The property was mostly in low pasture when we took over, predominantly kikuyu and sour paspalum mixed with Vigna parkeri with large dense stands of Setaria in three different places. There were a few mature trees in the paddocks, and dense remnant rainforest along the creek edge dominated by water gums. Weekly rotational grazing of our small beef steer herd increase pasture diversity over a few years. When pasture die back came through and killed over 90 % of the kikuyu and sour paspalum the Bidens and fleabane took over much of the property, though the Setaria unfortunately wasn’t affected. Luckily this happened as we transitions from cattle to goats, and the Bidens is good feed for them. A wider variety of new pasture species are establishing through the Bidens, including Rhodes grass, Gatton panic and Desmodium.

Our rainfall is pretty ample on paper, averaging around 1500 mm per year, however it varies a lot year to year. We normally get more rain in the summer but it often doesnt arrive until fairly late into January. Autumn is pretty reliably damp with soil moisture decreasing into spring. Every five years or so we get a drought with rainfall failing for about six months, and about as often we get a tropical cyclone settling over us and dumping extra rain, often causing the creek flats to flood briefly. Late spring and early summer are often hot and dry. We get occasional light frosts most winters in low lying areas, but every now and then get a harder frost. Summers can climb into the low 40 C range but only if it is dry. When it is humid a maximum of 35 C is more typical.

The block is mostly hills of moderate slope with various aspects to all directions in different places. The eastern boundary is a permanent creek with a small amount of creek flats. The soil on the hills is predominantly a brownish cracking clay that has a layer of quartz about 30 cm down with heavier yellow clay beneath. There are smaller patches of more reddish soil, plus somewhat deeper and siltier soil on the creek flats. Four dams were constructed for cattle water before we took over. The smallest one with the smallest catchment can completely dry out during a drought, while the bigger ones have come close.

After some issues with goat health I got around to getting soil and pasture nutrient testing. It showed some interesting points but was mostly pretty average. The main stand outs were a calcium:magnesium ratio of 1:1 where most soils are 2:1. This can potentially stress dairy animals where this ratio is critical for udder health. Soil organic matter in our shabby weedy pastures was 7 %, probably higher than in my new vegetable gardens judging by relative soil texture. Mineral levels were otherwise satisfactory, one benefit of having a heavy clay soil.

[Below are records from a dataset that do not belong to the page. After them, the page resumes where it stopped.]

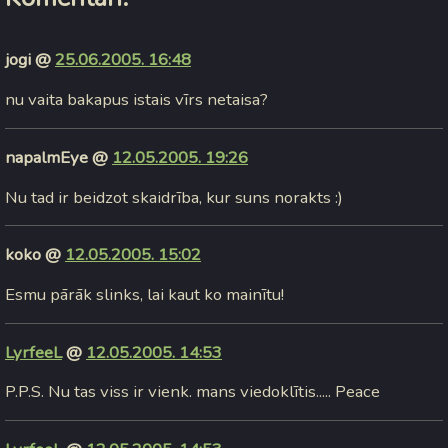
jogi @
25.06.2005. 16:48
nu vaita bakapus istais vīrs netaisa?
napalmEye @
12.05.2005. 19:26
Nu tad ir beidzot skaidrība, kur suns norakts :)
koko @
12.05.2005. 15:02
Esmu pārāk slinks, lai kaut ko mainītu!
LyrfeeL
@
12.05.2005. 14:53
P.P.S. Nu tas viss ir vienk. mans viedoklītis..... Peace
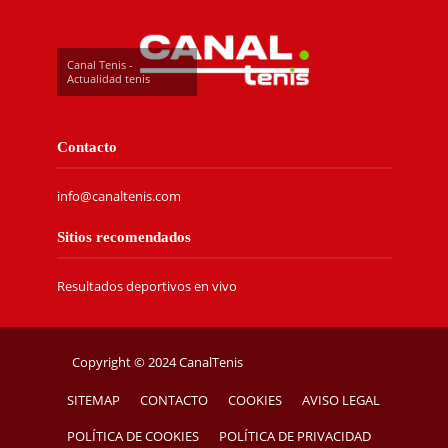
Canal Tenis -
Actualidad tenis
Contacto
info@canaltenis.com
Sitios recomendados
Resultados deportivos en vivo
Copyright © 2024 CanalTenis
SITEMAP
CONTACTO
COOKIES
AVISO LEGAL
POLÍTICA DE COOKIES
POLÍTICA DE PRIVACIDAD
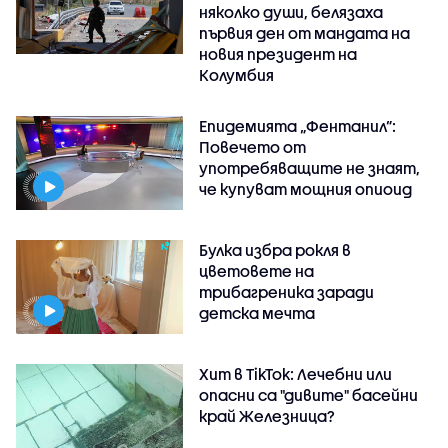
няколко души, белязаха
първия ден от мандата на
новия президент на
Колумбия
Епидемията „Фентанил”:
Повечето от
употребяващите не знаят,
че купуват мощния опиоид
Булка избра рокля в
цветовете на
трибагреника заради
детска мечта
Хит в TikTok: Лечебни или
опасни са "дивите" басейни
край Железница?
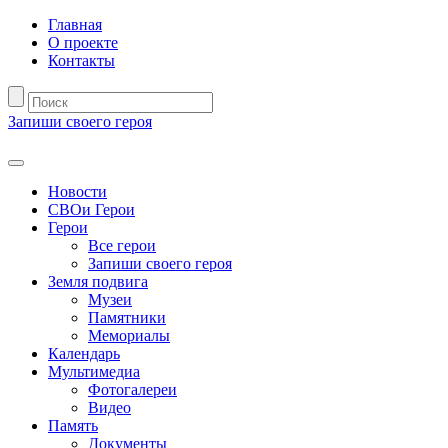
Главная
О проекте
Контакты
Запиши своего героя
Новости
СВОи Герои
Герои
Все герои
Запиши своего героя
Земля подвига
Музеи
Памятники
Мемориалы
Календарь
Мультимедиа
Фотогалереи
Видео
Память
Документы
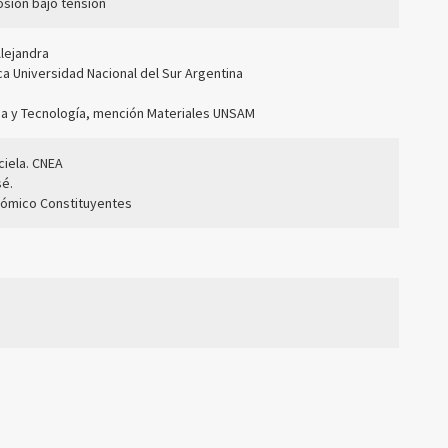
osión bajo tensión
Alejandra
ca Universidad Nacional del Sur Argentina
ia y Tecnología, mención Materiales UNSAM
ciela. CNEA
sé.
tómico Constituyentes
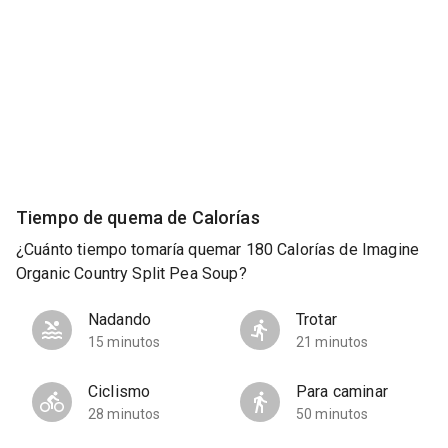
Tiempo de quema de Calorías
¿Cuánto tiempo tomaría quemar 180 Calorías de Imagine
Organic Country Split Pea Soup?
Nadando
Trotar
15 minutos
21 minutos
Ciclismo
Para caminar
28 minutos
50 minutos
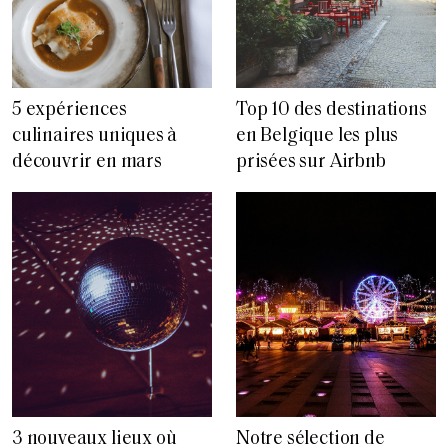
5 expériences
Top 10 des destinations
culinaires uniques à
en Belgique les plus
découvrir en mars
prisées sur Airbnb
3 nouveaux lieux où
Notre sélection de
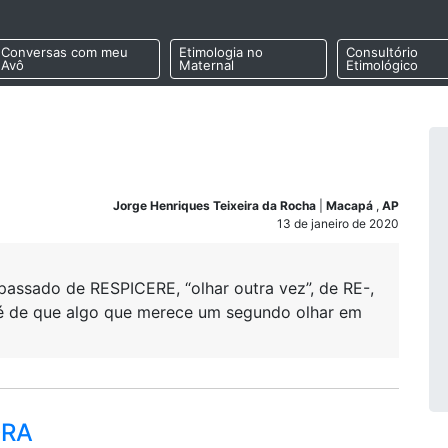
Conversas com meu
Etimologia no
Consultório
Avô
Maternal
Etimológico
Jorge Henriques Teixeira da Rocha
|
Macapá
,
AP
13 de janeiro de 2020
assado de RESPICERE, “olhar outra vez”, de RE-,
a é de que algo que merece um segundo olhar em
ORA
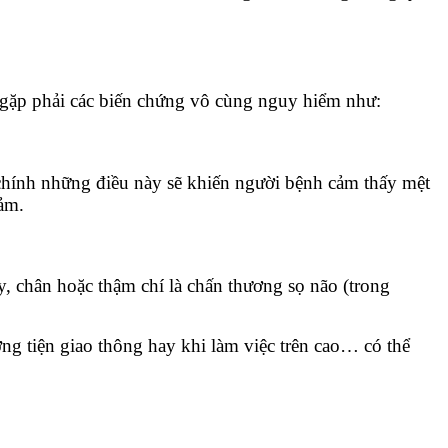
ẽ gặp phải các biến chứng vô cùng nguy hiểm như:
 chính những điều này sẽ khiến người bệnh cảm thấy mệt
cảm.
ay, chân hoặc thậm chí là chấn thương sọ não (trong
g tiện giao thông hay khi làm việc trên cao… có thể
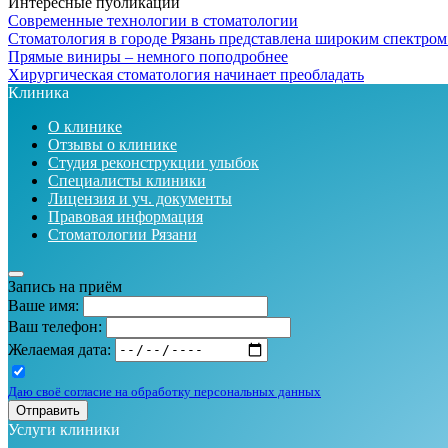
Интересные публикации
Современные технологии в стоматологии
Стоматология в городе Рязань представлена широким спектром
Прямые виниры – немного поподробнее
Хирургическая стоматология начинает преобладать
Клиника
О клинике
Отзывы о клинике
Студия реконструкции улыбок
Специалисты клиники
Лицензия и уч. документы
Правовая информация
Стоматологии Рязани
Запись на приём
Ваше имя:
Ваш телефон:
Желаемая дата:
Даю своё согласие на обработку персональных данных
Отправить
Услуги клиники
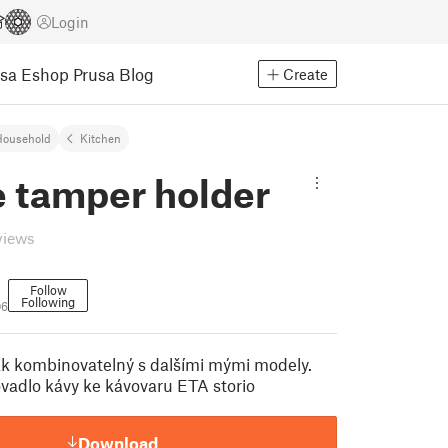
Login
usa Eshop
Prusa Blog
Create
Household
Kitchen
e tamper holder
views
Follow
Following
06
k kombinovatelný s dalšími mými modely.
adlo kávy ke kávovaru ETA storio
Download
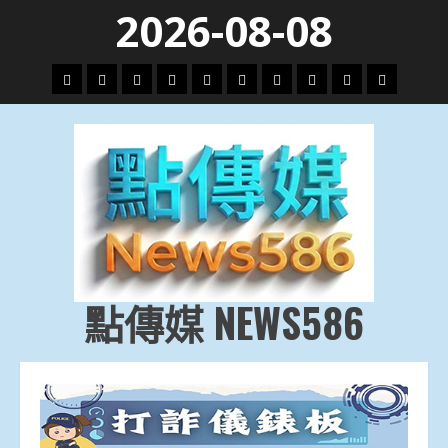
Skip
2026-08-08
to
content
頭
財
地
文
專
娛
政
國
運
生
條
經
方.
教.
題
樂
治
際
動
活
社
科
影
會
技
劇
點傳媒 NEWS586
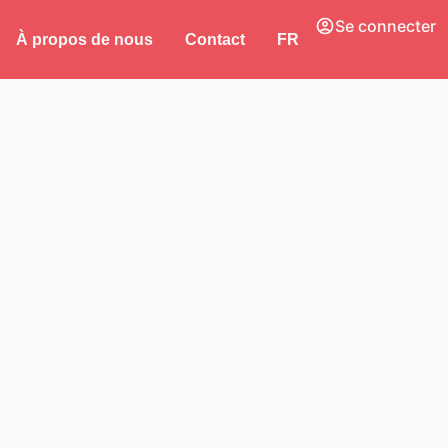
Se connecter
À propos de nous
Contact
FR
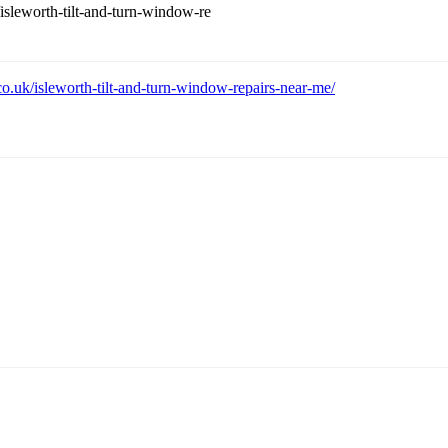
sleworth-tilt-and-turn-window-re
uk/isleworth-tilt-and-turn-window-repairs-near-me/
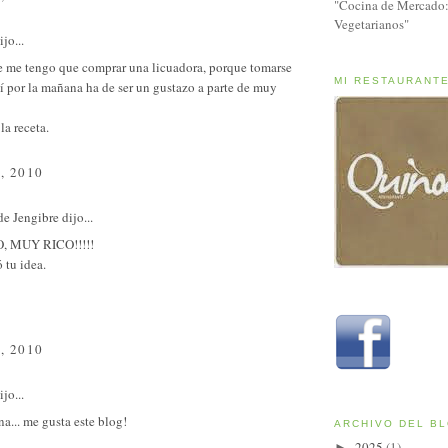
"Cocina de Mercado:
Vegetarianos"
jo...
e me tengo que comprar una licuadora, porque tomarse
MI RESTAURANT
 por la mañana ha de ser un gustazo a parte de muy
la receta.
, 2010
de Jengibre
dijo...
, MUY RICO!!!!!
 tu idea.
, 2010
jo...
... me gusta este blog!
ARCHIVO DEL B
2025
(1)
►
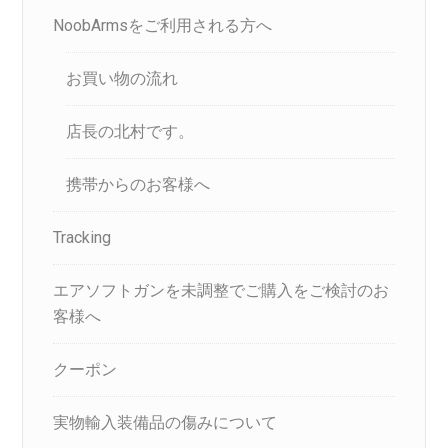
NoobArmsをご利用される方へ
お買い物の流れ
店長の北村です。
携帯からのお客様へ
Tracking
エアソフトガンを未調整でご購入をご検討のお
客様へ
クーポン
実物輸入装備品の傷みについて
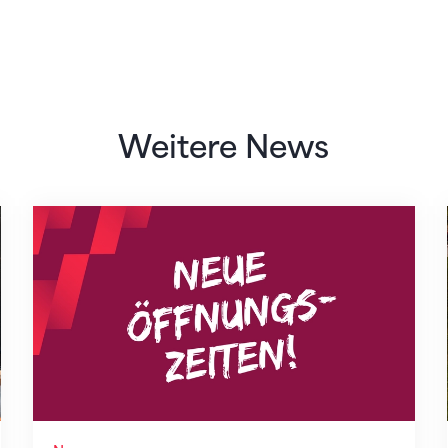
Weitere News
Neue Empfangszeiten ab 1. August 2026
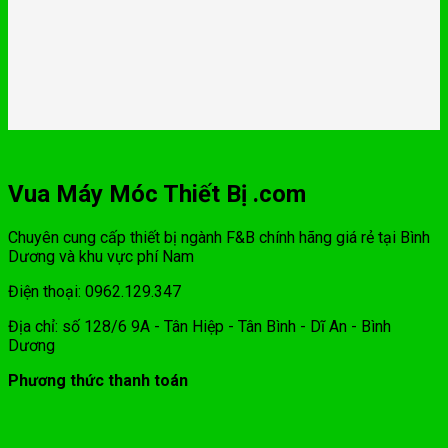
Vua Máy Móc Thiết Bị .com
Chuyên cung cấp thiết bị ngành F&B chính hãng giá rẻ tại Bình
Dương và khu vực phí Nam
Điện thoại: 0962.129.347
Địa chỉ: số 128/6 9A - Tân Hiệp - Tân Bình - Dĩ An - Bình
Dương
Phương thức thanh toán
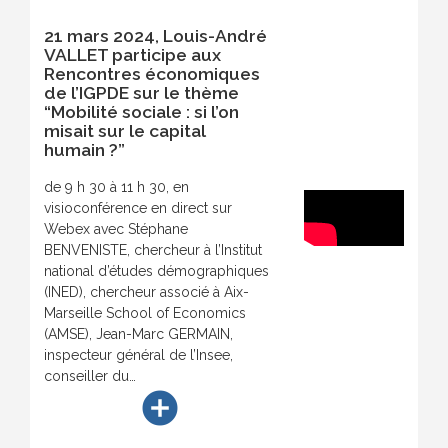
21 mars 2024, Louis-André
VALLET participe aux
Rencontres économiques
de l’IGPDE sur le thème
“Mobilité sociale : si l’on
misait sur le capital
humain ?”
de 9 h 30 à 11 h 30, en
visioconférence en direct sur
Webex avec Stéphane
BENVENISTE, chercheur à l’Institut
national d’études démographiques
(INED), chercheur associé à Aix-
Marseille School of Economics
(AMSE), Jean-Marc GERMAIN,
inspecteur général de l’Insee,
conseiller du…
add_circle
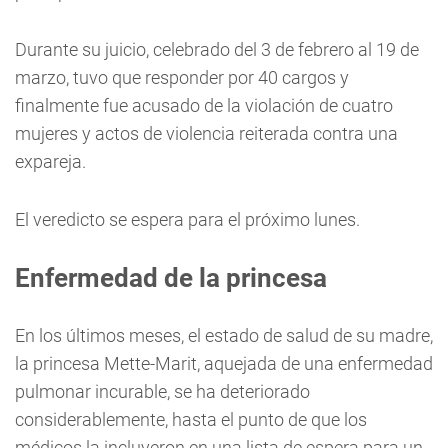
Durante su juicio, celebrado del 3 de febrero al 19 de
marzo, tuvo que responder por 40 cargos y
finalmente fue acusado de la violación de cuatro
mujeres y actos de violencia reiterada contra una
expareja.
El veredicto se espera para el próximo lunes.
Enfermedad de la princesa
En los últimos meses, el estado de salud de su madre,
la princesa Mette-Marit, aquejada de una enfermedad
pulmonar incurable, se ha deteriorado
considerablemente, hasta el punto de que los
médicos la incluyeron en una lista de espera para un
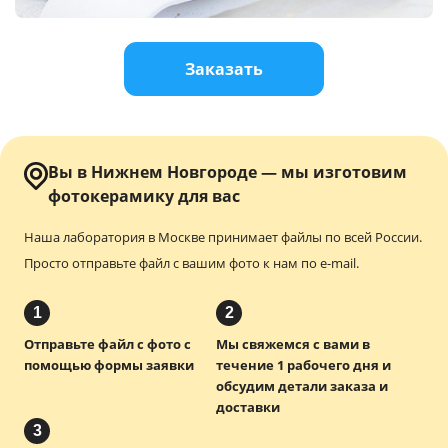
Услуги и сервис
Заказать
Магазин
Вы в Нижнем Новгороде — мы изготовим
фотокерамику для вас
Наша лаборатория в Москве принимает файлы по всей России.
Просто отправьте файл с вашим фото к нам по e-mail.
1
2
Отправьте файл с фото с
Мы свяжемся с вами в
помощью формы заявки
течение 1 рабочего дня и
обсудим детали заказа и
доставки
3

In this humid coastal zone minerals have been leached out by rain for about 25 million years since the local mountains were built by volcanic activity, unlike much of the northern hemisphere where glacial activity restored soil minerals much more recently.

This region is however one of the most geologically diverse on the planet. Every time I dig a hole I find something different, with powdery blackish soil on one side of the farm and porous red on another. Our neighbor had a bore drilled and it showed extremely varied geology with layers of grey gravel, many types of clay including pure white kaolin, among other oddities. This variability has the advantage of a high chance of a particular plant being able to grow well in at least one place on the farm. The disadvantage is it takes extra trial and error to match plants up with that location, and if I want to grow a particular species over a larger range sometimes I find they simply refuse to grow well beyond a certain point.

On paper this is about as ideal a location as you could want, with a mild climate, moderate rainfall, plenty of space and reasonable soil. The main disadvantages are variable rainfall and limited flat ground for cropping that is vulnerable to brief floods at any time of year. If it isn’t possible to feed two people on 40 acres without ongoing inputs then we may as well just go back to hunting and gathering once the global population crashes back to a few tens of millions of people. Time will tell, and the 20 odd years until I hit 60 should be long enough to answer the question to my satisfaction one way or another.